Сапсан - Джон Алек Бейкер
На исходе дня, перед началом охоты, их облик совершенно другой. Их весенняя песня – восходящая, глуховатая, полная нежной грусти – исполняется на единственной ноте деревянного духового инструмента. Она похожа на крик далекого кроншнепа, услышанный во сне[57]. Через поля и долины совы переговариваются друг с другом, в деревьях сгущаются сумерки. А потом наступает весенняя ночь, пахнущая холодной травой.
Оставив сыча в его чутком сне, я пошагал вдоль морской дамбы к устью эстуария. Тихий свет блестел на отступающей воде. По перепаханному полю проскользнуло нечто змееподобное. Это был горностай; двигаясь страстно и быстро, он по запаху преследовал добычу. Он носился вверх-вниз по бороздам, перескакивал через гряды, возвращался по собственным следам, петлял, извивался, продвигался все дальше вглубь поля, а потом возвращался к его краю. Он пригибался, бросался вперед, прыгал и ползал, дрожа от возбуждения, видя запахи во всех их оттенках. Он походил на человека, ищущего выход из лабиринта. В несколько прыжков он перебрался на болото, и я увидел, как его рыже-коричневая спинка, словно волна, устремилась к пасущемуся кролику. Тот раздулся от болезни и был беспомощен, как увязшая в болоте корова. Горностай не стал его убивать. Кролик выжил, защищенный ужасом своей одинокой смерти.

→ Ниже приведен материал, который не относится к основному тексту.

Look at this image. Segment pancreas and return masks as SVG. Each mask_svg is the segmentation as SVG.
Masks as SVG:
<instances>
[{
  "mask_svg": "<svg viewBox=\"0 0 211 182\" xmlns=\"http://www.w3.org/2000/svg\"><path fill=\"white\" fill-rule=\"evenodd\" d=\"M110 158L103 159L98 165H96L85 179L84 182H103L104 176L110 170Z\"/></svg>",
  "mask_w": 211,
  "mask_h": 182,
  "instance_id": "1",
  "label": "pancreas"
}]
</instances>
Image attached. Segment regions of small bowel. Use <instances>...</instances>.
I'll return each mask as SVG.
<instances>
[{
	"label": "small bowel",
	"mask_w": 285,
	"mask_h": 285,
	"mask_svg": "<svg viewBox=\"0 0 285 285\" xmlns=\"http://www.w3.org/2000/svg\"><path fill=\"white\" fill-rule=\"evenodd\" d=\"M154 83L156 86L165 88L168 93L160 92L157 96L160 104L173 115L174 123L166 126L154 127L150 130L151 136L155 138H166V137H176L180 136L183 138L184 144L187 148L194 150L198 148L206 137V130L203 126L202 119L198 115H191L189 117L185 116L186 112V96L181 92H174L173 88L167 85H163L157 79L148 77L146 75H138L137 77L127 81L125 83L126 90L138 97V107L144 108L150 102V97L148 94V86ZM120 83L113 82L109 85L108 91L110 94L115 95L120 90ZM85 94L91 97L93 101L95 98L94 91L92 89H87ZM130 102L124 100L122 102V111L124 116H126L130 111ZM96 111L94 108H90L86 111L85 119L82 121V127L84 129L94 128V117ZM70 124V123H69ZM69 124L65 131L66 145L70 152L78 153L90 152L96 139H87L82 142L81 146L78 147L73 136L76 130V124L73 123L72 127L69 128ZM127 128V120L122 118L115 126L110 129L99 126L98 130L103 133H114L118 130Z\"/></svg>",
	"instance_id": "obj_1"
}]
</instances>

Пара широконосок приводнилась на заводи, шлепнувшись в воду после долгого торможения. На брюхе селезня светился епископский пурпур. Он плавал, глубоко осев в воде и свесив на сторону тяжелый клюв, похожий на отвисшую щеку бладхаунда; его темно-зеленая голова лоснилась.
На галечном пляже я нашел останки двух вяхирей, которых сапсан убил совсем недавно. Действуя, как какой-то извращенный урод, весенний прилив вывесил обезглавленную тушку морской чайки на витке колючей проволоки возле дамбы. Это была замечательная добыча даже для сокола. Морская чайка обычно весит от четырех до пяти фунтов, а самка сапсана – вполовину меньше. Распотрошенная чаячья тушка весила столько же, сколько нетронутый вяхирь. Эти крупные чайки – беспорядочные, неразборчивые убийцы. Я не сожалел о смерти одной из них.

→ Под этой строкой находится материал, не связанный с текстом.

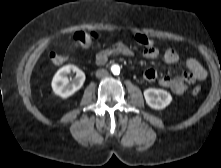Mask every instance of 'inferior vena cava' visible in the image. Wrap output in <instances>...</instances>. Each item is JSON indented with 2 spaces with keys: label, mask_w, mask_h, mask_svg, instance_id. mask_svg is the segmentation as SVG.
Segmentation results:
<instances>
[{
  "label": "inferior vena cava",
  "mask_w": 221,
  "mask_h": 168,
  "mask_svg": "<svg viewBox=\"0 0 221 168\" xmlns=\"http://www.w3.org/2000/svg\"><path fill=\"white\" fill-rule=\"evenodd\" d=\"M108 76V71L105 69H99L96 71V77L97 78H105Z\"/></svg>",
  "instance_id": "obj_1"
}]
</instances>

Стая из двадцати малых веретенников кормилась у воды, вместе с большими кроншнепами и тулесами. Один веретенник очень беспокоился. Он носился над отмелями, бешено нырял и ввинчивался в воздух, размахивал и ударял длинным клювом, как фехтовальщик рапирой. Он летал от одной группы куликов к другой, то падая, то возвышаясь над ними, вспугивал чернозобиков, поднимал с солончаков уток. Казалось, он намеренно изображал нападения хищника. Его действия удивительно походили на охоту сапсана. Если бы я не видел, какой длины у него клюв, то с большого расстояния принял бы его за сокола. По совпадению, час спустя со стороны суши прилетел самец сапсана. Он набросился на куликов точно так же, как это делал веретенник. Потом несколько минут преследовал другого веретенника. Скрываясь за островом, сокол продолжал гнаться за ним.
В четыре часа пара сапсанов парила над эстуарием. Цапля прервала кормежку на мелководье, поднялась и тяжело полетела к своему гнезду. Я ждал, что оба сапсана картинно спикируют на нее, так, как это часто описывается в книгах по соколиной охоте. Но они не спикировали. Самка совсем проигнорировала цаплю. А самец спустился к ней и напал снизу, при этом стрекоча, как обезьянка. Цапля отрыгнула рыбину, и он тут же кинулся вниз. Он нырял еще несколько раз, все пытаясь ухватить рыбину, но безуспешно. Тогда он снова взмыл в небо, воссоединился с самкой, и они на кругах улетели за северные болота.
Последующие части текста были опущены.